Moreover, a recent study by Jackson et al. 13 suggested that atopic asthmatics might be at lower risk of COVID‐19–related illness because respiratory allergen exposure and type 2 cytokine IL13 reduces ACE2 gene expression in both nasal and bronchial epithelial cells. The analysis from our study provides further evidence that type 2 or eosinophilic inflammation is biased more toward lowering ACE2 gene expression, in the context of CRS as well, and shows for the first time that steroids may have a protective effect by downregulating ACE2 expression in the nasal tissues of CRS.

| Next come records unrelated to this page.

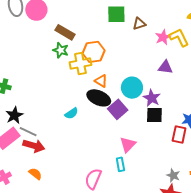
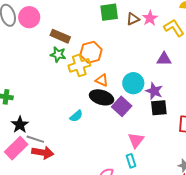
pink star: (163, 37) -> (150, 18), moved

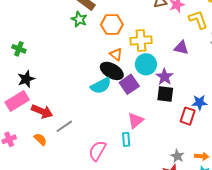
yellow cross: (79, 65) -> (141, 40), moved
cyan semicircle: (76, 116) -> (101, 86), moved, size x1.5
gray line: (35, 139) -> (64, 126), moved, turned -66

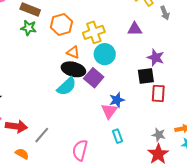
purple star: (164, 77) -> (156, 58), moved
black square: (165, 94) -> (146, 76), moved
blue star: (199, 103) -> (117, 100), moved
cyan rectangle: (126, 139) -> (118, 136), moved

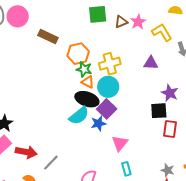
green star: (29, 28) -> (84, 69), moved
cyan circle: (105, 54) -> (108, 87), moved
blue star: (117, 100) -> (98, 123), moved

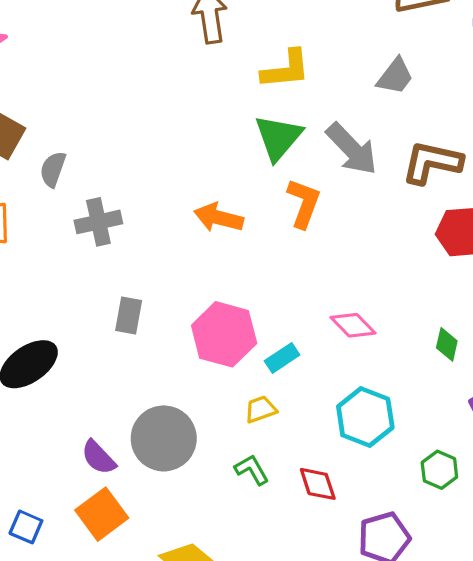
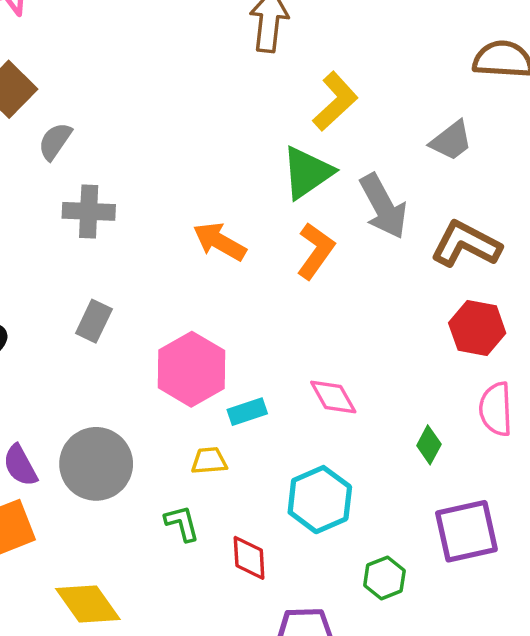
yellow L-shape: (286, 69) -> (335, 101), turned -52

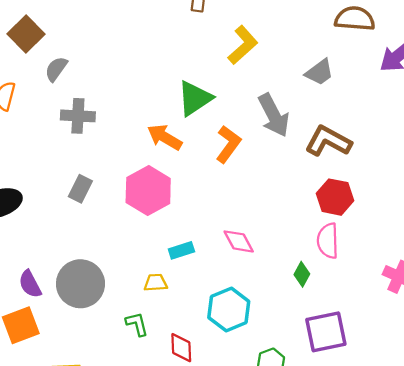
green triangle: (307, 173) -> (195, 98), moved
pink hexagon: (191, 369) -> (148, 190), moved
pink semicircle: (496, 409) -> (328, 241), moved

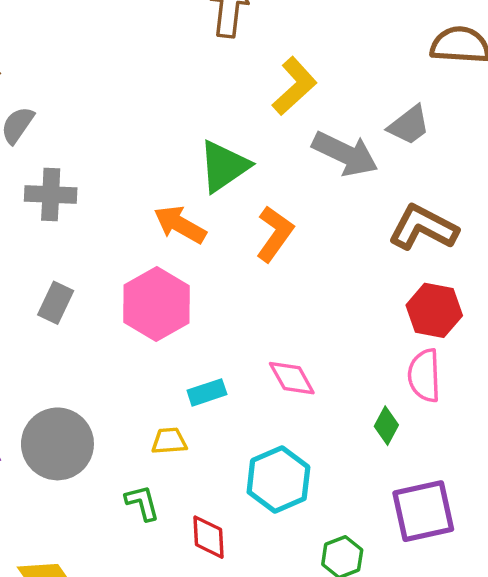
gray arrow: (274, 115) -> (345, 154), moved, turned -36

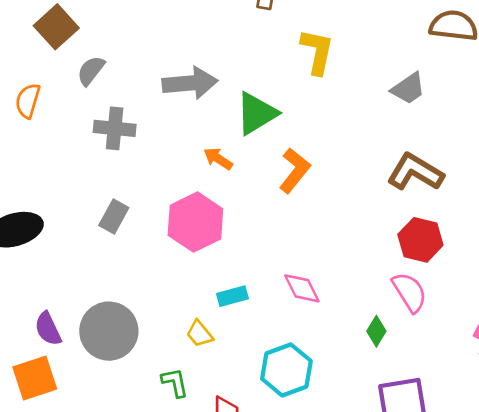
yellow L-shape: (294, 86) -> (317, 52), turned -39
gray arrow: (345, 154) -> (190, 83), moved, turned -34
orange arrow: (180, 225) -> (218, 159), size x0.7
pink semicircle: (424, 376) -> (410, 292), turned 147
yellow trapezoid: (169, 441) -> (200, 334), turned -128

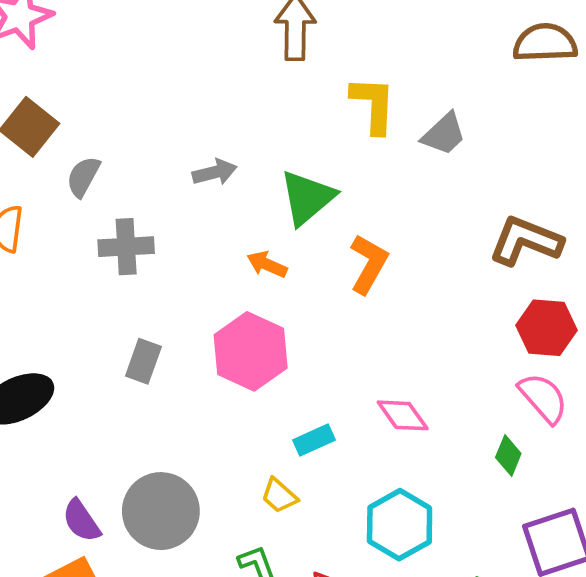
gray arrow: (190, 83) -> (215, 172), size x0.6
gray trapezoid: (408, 88) -> (444, 134), moved

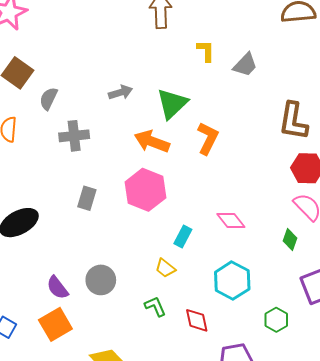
yellow L-shape: (373, 105) -> (206, 51), size x0.7
brown L-shape: (526, 241) -> (293, 121), turned -99
orange arrow: (267, 264) -> (152, 142), size x1.6
cyan rectangle: (314, 440) -> (183, 237), turned -35
gray circle: (161, 511) -> (101, 280), size x0.7

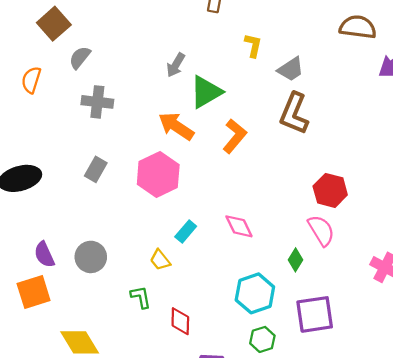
gray arrow: (121, 92) -> (176, 65), moved, turned 125
brown L-shape: (293, 121) -> (294, 113), moved
cyan hexagon: (232, 281) -> (255, 293), moved

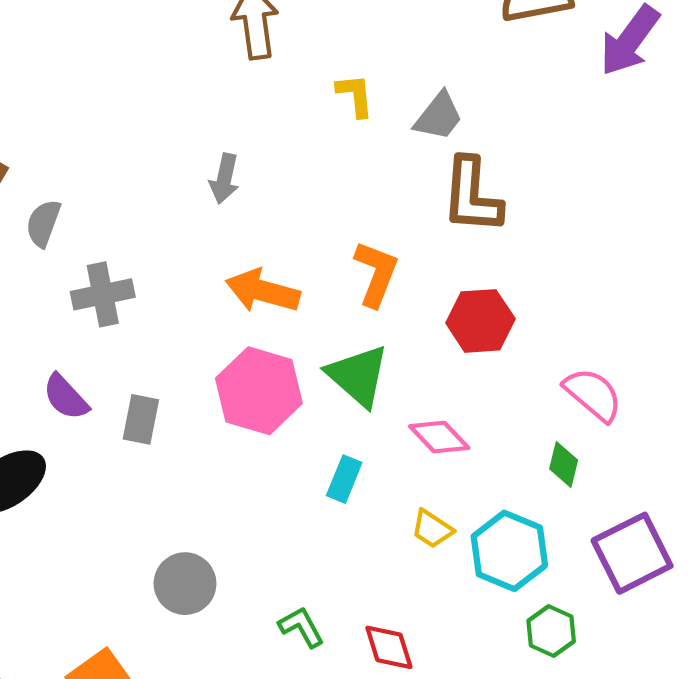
green triangle: (206, 92) -> (358, 376), moved, turned -30
red hexagon: (330, 190) -> (480, 321), moved
purple semicircle: (44, 255) -> (66, 397), moved
yellow trapezoid: (160, 260) -> (432, 529), moved

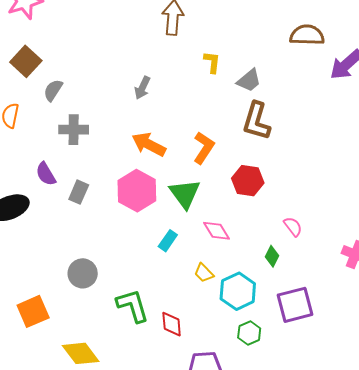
pink semicircle: (593, 394) -> (293, 227), size x0.7
green L-shape: (301, 627) -> (133, 306), size x1.6

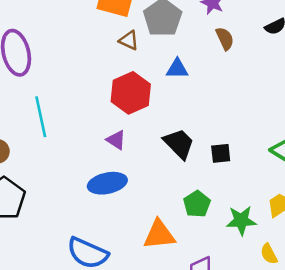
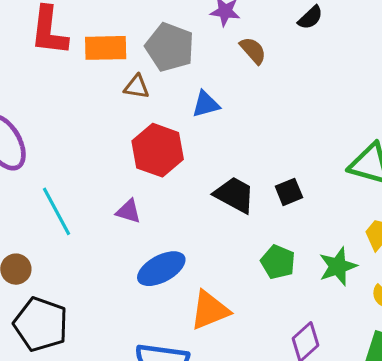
purple triangle: (116, 140) -> (128, 211), moved
orange triangle: (159, 235) -> (210, 310), moved

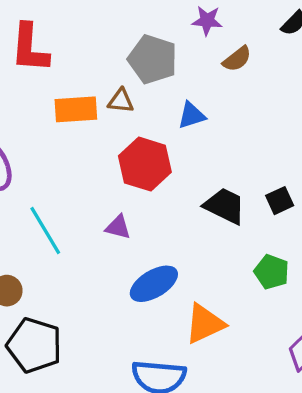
orange rectangle: (106, 48) -> (76, 109), moved
brown semicircle: (253, 50) -> (237, 59), turned 96

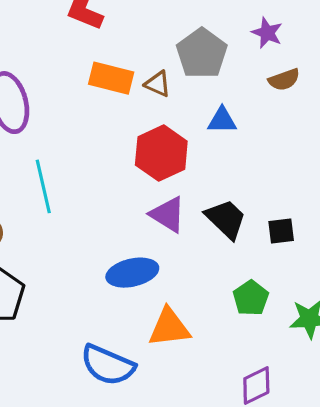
purple triangle: (118, 227) -> (168, 215), moved, size x1.4

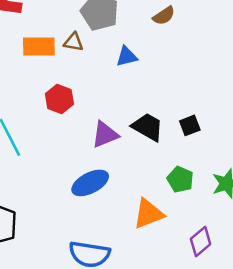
red hexagon: (161, 153) -> (59, 99), moved, size x0.7
purple triangle: (168, 215) -> (105, 135), turned -40
orange triangle: (169, 327) -> (148, 214), moved

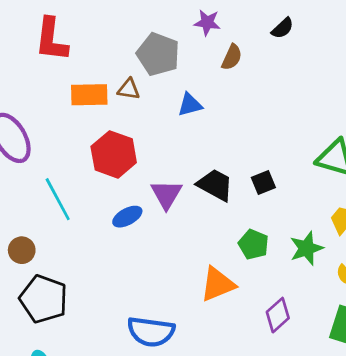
brown semicircle: (164, 16) -> (232, 57), turned -30
red hexagon: (59, 99) -> (114, 154), size x1.4
purple triangle: (105, 135) -> (166, 194), turned -36
blue ellipse: (90, 183) -> (127, 217), moved, size x0.7

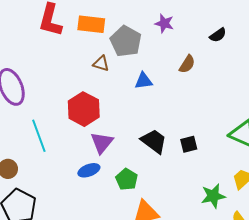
brown semicircle: (232, 57) -> (187, 64), moved
orange rectangle: (89, 95) -> (91, 24), moved
purple triangle: (166, 194) -> (102, 143), moved
blue ellipse: (127, 217) -> (89, 170), moved
green pentagon: (253, 244) -> (127, 179), moved

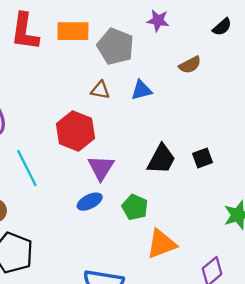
brown triangle: (101, 64) -> (100, 90), moved
brown semicircle: (187, 64) -> (190, 65), turned 36
black trapezoid: (154, 141) -> (161, 159), turned 88

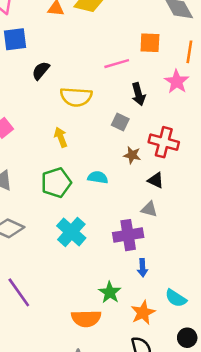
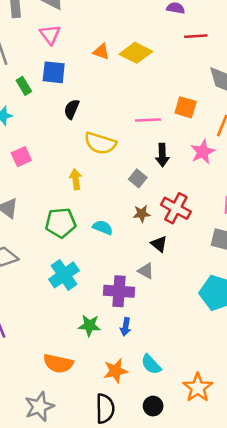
black semicircle: (41, 71) -> (72, 109), turned -30
brown star: (132, 155) -> (142, 214), turned -30
green star: (110, 292) -> (89, 325), moved, turned 30

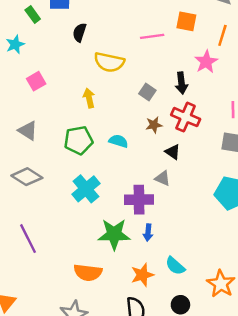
black arrow: (162, 155) -> (181, 83), moved
green star: (89, 325) -> (114, 234), size x1.5

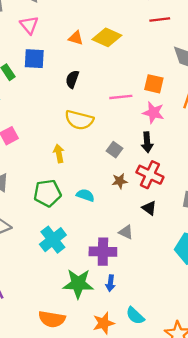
black semicircle: (80, 32) -> (72, 79), moved
pink star: (206, 62) -> (153, 113), moved, turned -30
black triangle: (173, 152) -> (149, 208), moved

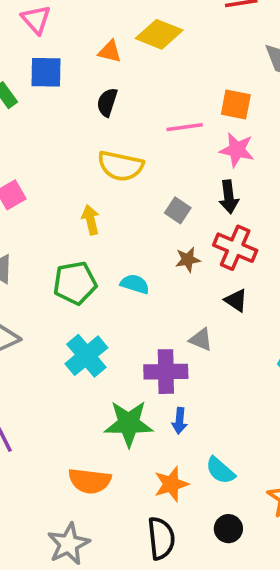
orange triangle: (76, 38) -> (110, 52), moved

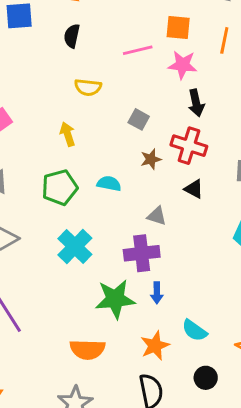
yellow semicircle: (121, 166) -> (88, 87), size x0.7
black arrow: (229, 197) -> (196, 103), moved
gray triangle: (201, 340) -> (157, 216), moved

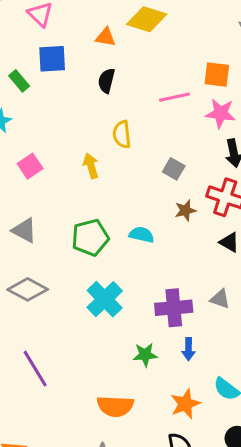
yellow semicircle: (88, 87) -> (122, 134), turned 76
yellow arrow: (68, 134) -> (91, 166), moved
gray triangle: (157, 216) -> (220, 299), moved
green star: (115, 299) -> (145, 355), size x0.6

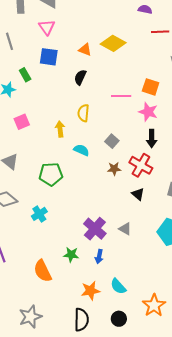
green rectangle: (19, 81) -> (25, 75), moved
cyan semicircle: (142, 235) -> (81, 150), moved
cyan cross: (105, 299) -> (39, 214), moved, size x0.7
purple cross: (174, 308) -> (95, 229), turned 35
orange semicircle: (115, 406) -> (43, 271), moved, turned 50

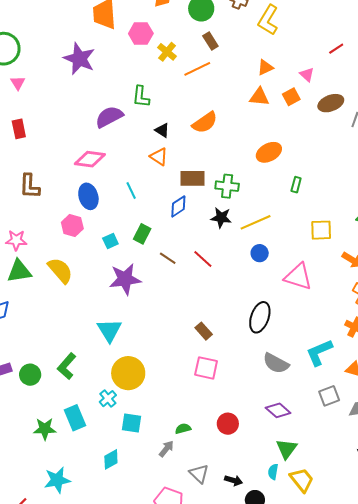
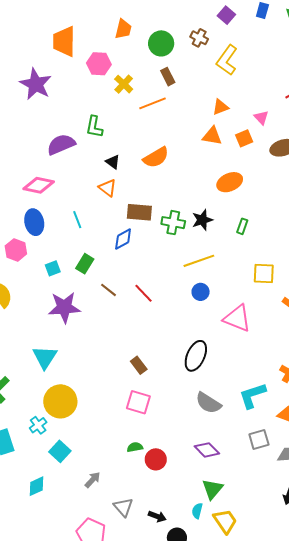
orange ellipse: (269, 152) -> (230, 182), moved
black star: (221, 218) -> (202, 220), moved, turned -30
cyan square: (132, 423) -> (60, 451), turned 30
green semicircle: (183, 429) -> (135, 447), moved

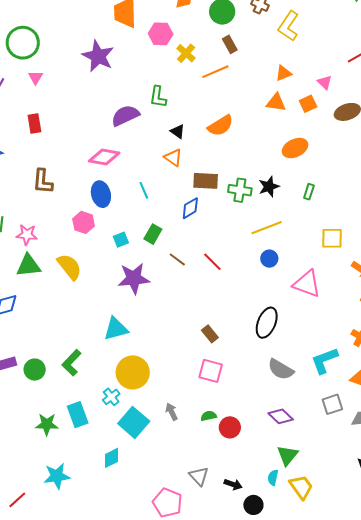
cyan triangle: (45, 357) -> (116, 329), turned 44
cyan square: (60, 451) -> (134, 422), size x1.4
gray arrow: (93, 480) -> (172, 412), moved, turned -66

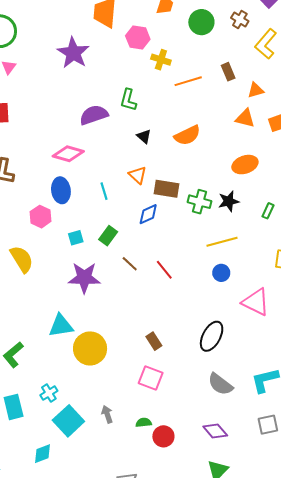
brown rectangle: (230, 44) -> (228, 72), moved
yellow cross: (186, 53) -> (161, 60), turned -30
orange ellipse: (295, 148) -> (245, 165), moved
orange triangle: (173, 158) -> (138, 175), moved
yellow circle: (133, 372) -> (90, 348), moved

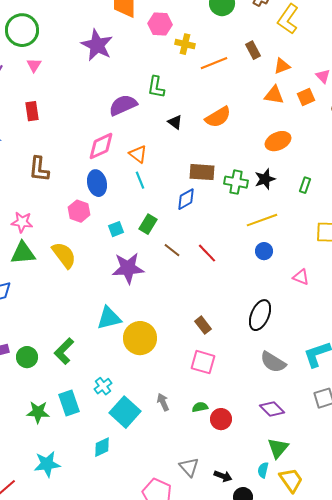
pink diamond: (68, 154) -> (101, 146), turned -36
orange triangle: (138, 175) -> (138, 154), moved
pink triangle: (256, 302) -> (301, 277), size x0.6

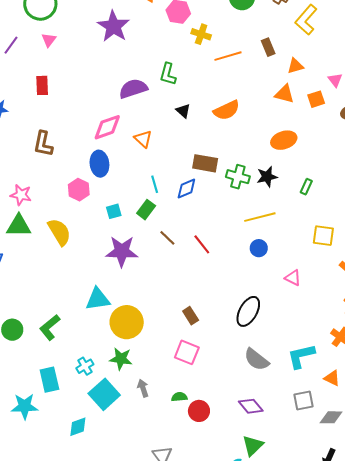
cyan line: (140, 180) -> (155, 184), moved
green star: (38, 412) -> (121, 359), moved
cyan star: (47, 464) -> (25, 406), moved

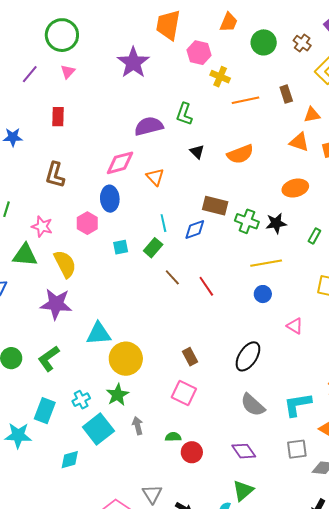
pink star: (21, 195) -> (42, 226), moved
purple star: (122, 251) -> (56, 304), moved
green star: (121, 359) -> (118, 395), turned 30
cyan rectangle: (49, 380) -> (45, 411), turned 30

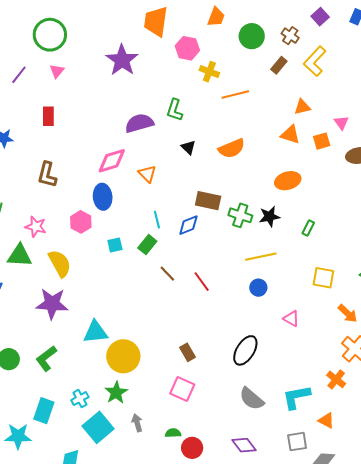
brown rectangle: (286, 94) -> (279, 65), moved, turned 60

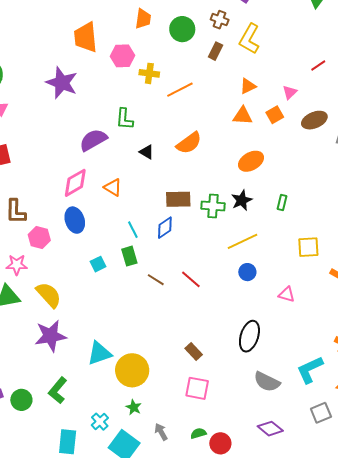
pink triangle: (341, 123) -> (290, 92), turned 35
pink hexagon: (81, 222) -> (39, 237), moved
green rectangle: (147, 245) -> (129, 256), turned -42
green star: (116, 393) -> (134, 407), size x0.7

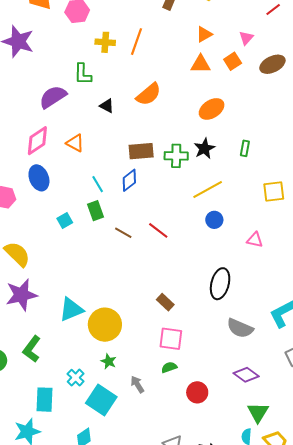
yellow cross: (149, 73) -> (105, 42), moved
orange line: (180, 90) -> (136, 42), turned -40
green semicircle: (198, 433) -> (169, 367), moved

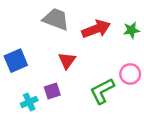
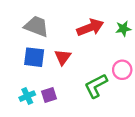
gray trapezoid: (56, 19) -> (36, 26), moved
blue square: (16, 61) -> (34, 57), moved, turned 30
purple square: (52, 91) -> (49, 95), moved

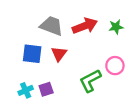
gray trapezoid: (36, 26) -> (51, 26), moved

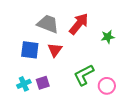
red arrow: (85, 26) -> (79, 24), turned -30
green star: (116, 27) -> (108, 37), moved
pink circle: (115, 66) -> (107, 86), moved

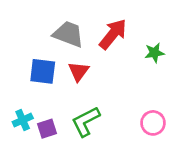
green L-shape: (84, 75) -> (86, 121), moved
purple square: (43, 83) -> (47, 129), moved
cyan cross: (24, 84) -> (23, 120), moved

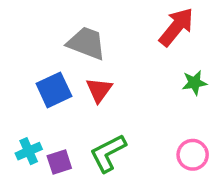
red arrow: (113, 34) -> (176, 27), moved
green star: (154, 53) -> (194, 83), moved
blue square: (43, 71) -> (54, 90), turned -32

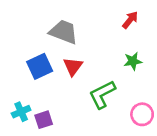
red arrow: (176, 27) -> (130, 20), size x0.6
green star: (194, 83) -> (133, 61), moved
green L-shape: (108, 153) -> (102, 94), moved

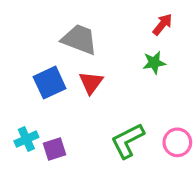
green star: (133, 61) -> (154, 63), moved
green L-shape: (102, 94) -> (128, 141), moved

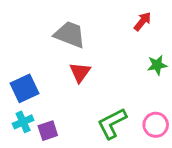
green star: (154, 63) -> (157, 65), moved
blue square: (50, 83) -> (25, 88), moved

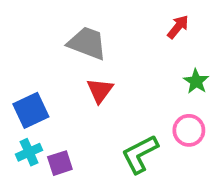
green star: (157, 65) -> (196, 81), turned -30
pink circle: (156, 125) -> (189, 130), moved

The limitation of our study is that although the difference in type 2 cytokines observed between polyp and uncinate tissue may contribute to the regulation of these receptors, this does not exclude the possibility that the difference in receptors expression may reflect tissue differences rather than endotype.
In conclusion, as presented in Figure 2, our data suggest that the type of inflammation underlying CRS, as well as corticosteroid treatment, may modulate ACE2 and TMPRSS2 gene expression levels in the nasal polyps of CRSwNP patients.
Supporting information
Acknowledgements
This research was financially supported by Tissue Injury and Repair (TIR) group operational grant (Grant code: 150317), COVID‐19 research grant, and by a seed grant to RH (Grant code: 2001090275), University of Sharjah, UAE; and by Prince Abdullah Ben Khalid Celiac Disease Research Chair, under the Vice Deanship of Research Chairs, King Saud University, Riyadh, Kingdom of Saudi Arabia. The authors extend their appreciation to the Deputyship for Research & Innovation, Ministry of Education in Saudi Arabia for funding this research work through the project number (DRI‐KSU‐928). We gratefully acknowledge Zakaria Ratemi, College of Medicine, UDEM, Montreal, Canada, for his help in critically reviewing the manuscript.
Funding sources for the study: Tissue Injury and Repair (TIR) Group operational grant (150317); University of Sharjah, COVID‐19 research grant to R.H.; University of Sharjah, Seed grant (2001090275) to R.H.; University of Sharjah, Collaborative research grant (Grant code: 2001090278) to R.H.; Sandooq Al Watan Applied Research & Development grant to R.H.; Prince Abdullah Ben Khalid Celiac Disease Research Chair, under the Vice Deanship of Research Chairs, King Saud University, Riyadh, Kingdom of Saudi Arabia; and Deputyship for Research & Innovation, Ministry of Education in Saudi Arabia (DRI‐KSU‐928).
Potential conflict of interest: None provided.